Anthony Schoettle of the Indianapolis Business Journal relays word from a source that says the series is seeking just under $10 million for the annual sanctioning feed. IndyCar (going by its legal name of ‘Indy Racing League LLC’) transferred the lawsuit against Bandeirantes on Dec. 12.

Attorneys from law firm Ice Miller LLP have been listed to represent IndyCar in the case, which has one William T. Lawrence named as the judge.

The Sao Paulo Indy 300 ran from 2010 to 2013, but did not make the 2014 IndyCar Series schedule upon release in mid-October. At the time, Hulman & Co. CEO Mark Miles noted that the Sao Paulo event could still happen.

Schoettle writes that in the lawsuit, Bandeirantes officials told the series that the race could not continue due to planned road work and closures in and around the race circuit. However, IndyCar argues that the promoter was contractually obligated to find another suitable place to race.

Furthermore, the lawsuit claims Sao Paulo mayor Fernando Haddad had stated in a letter to the promoters that while part of the course would be unavailable due to the construction, the race could still be held on an altered or relocated course.
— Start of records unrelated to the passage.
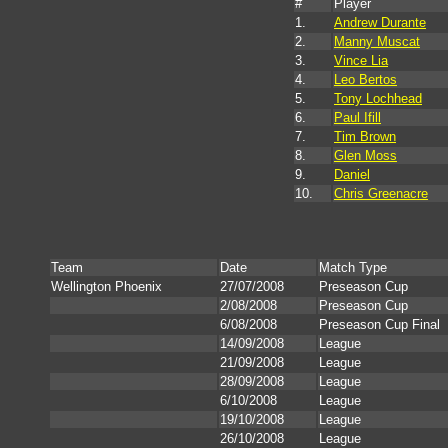
#
Player
1.
Andrew Durante
2.
Manny Muscat
3.
Vince Lia
4.
Leo Bertos
5.
Tony Lochhead
6.
Paul Ifill
7.
Tim Brown
8.
Glen Moss
9.
Daniel
10.
Chris Greenacre
Team
Date
Match Type
Wellington Phoenix
27/07/2008
Preseason Cup
2/08/2008
Preseason Cup
6/08/2008
Preseason Cup Final
14/09/2008
League
21/09/2008
League
28/09/2008
League
6/10/2008
League
19/10/2008
League
26/10/2008
League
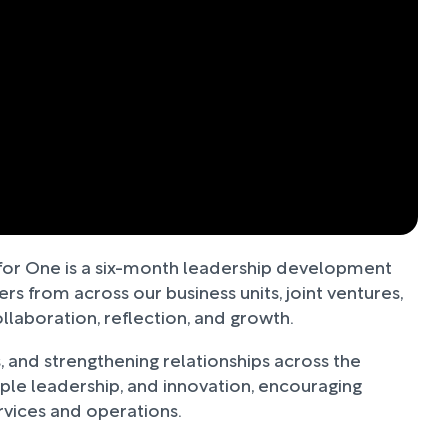
l for One is a six-month leadership development
 from across our business units, joint ventures,
laboration, reflection, and growth.
, and strengthening relationships across the
e leadership, and innovation, encouraging
ervices and operations.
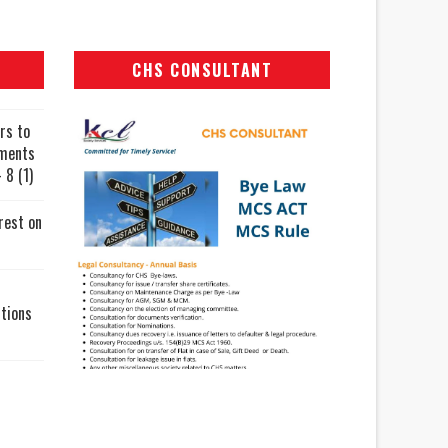
CHS CONSULTANT
rs to
uments
 8 (1)
rest on
tions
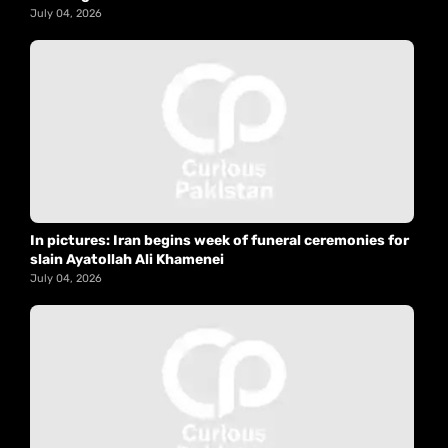
July 04, 2026
In pictures: Iran begins week of funeral ceremonies for
slain Ayatollah Ali Khamenei
July 04, 2026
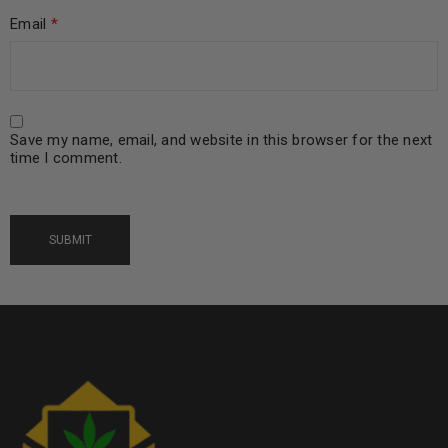
Email
*
Save my name, email, and website in this browser for the next
time I comment.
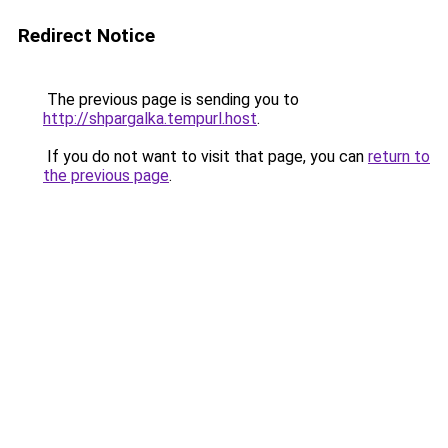
Redirect Notice
The previous page is sending you to
http://shpargalka.tempurl.host
.
If you do not want to visit that page, you can
return to
the previous page
.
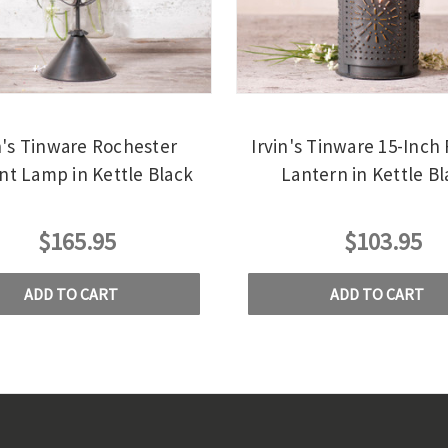
n's Tinware Rochester
Irvin's Tinware 15-Inch
nt Lamp in Kettle Black
Lantern in Kettle Bl
$165.95
$103.95
ADD TO CART
ADD TO CART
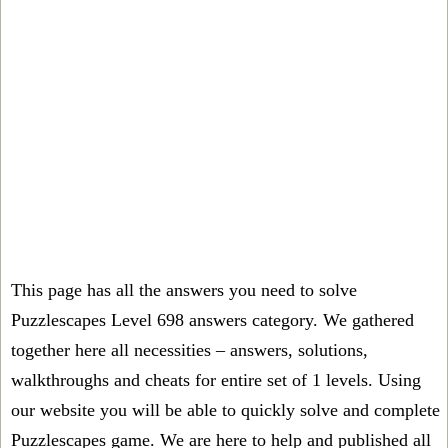
This page has all the answers you need to solve
Puzzlescapes Level 698 answers category. We gathered
together here all necessities – answers, solutions,
walkthroughs and cheats for entire set of 1 levels. Using
our website you will be able to quickly solve and complete
Puzzlescapes game. We are here to help and published all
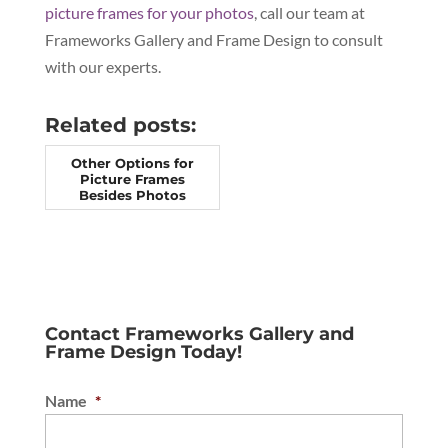
picture frames for your photos
, call our team at
Frameworks Gallery and Frame Design to consult
with our experts.
Related posts:
Other Options for
Picture Frames
Besides Photos
Contact Frameworks Gallery and
Frame Design Today!
Name
*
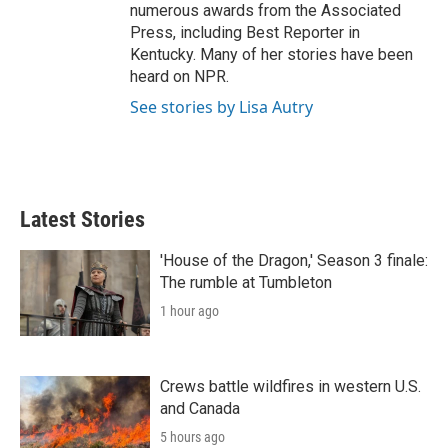
numerous awards from the Associated
Press, including Best Reporter in
Kentucky. Many of her stories have been
heard on NPR.
See stories by Lisa Autry
Latest Stories
'House of the Dragon,' Season 3 finale:
The rumble at Tumbleton
1 hour ago
Crews battle wildfires in western U.S.
and Canada
5 hours ago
Instead, according to the lawsuit, Bandeirantes officials traveled to Indianapolis and said the race could not be held in 2014.

But what is interesting to note from Schoettle’s piece is that IndyCar apparently still desires to return to Brazil despite the suit. This is understandable on the series’ part, considering that the race has attracted a strong following – no doubt bolstered by having the likes of Brazilian IndyCar drivers Tony Kanaan and Helio Castroneves on the grid.

Depending on how the case goes, perhaps that hope isn’t long gone after all. Again, we’ll keep tabs on the story as it develops further.

Roger Penske discusses flying tire at Indy 500 with Dallara executives: ‘We’ve got to fix that’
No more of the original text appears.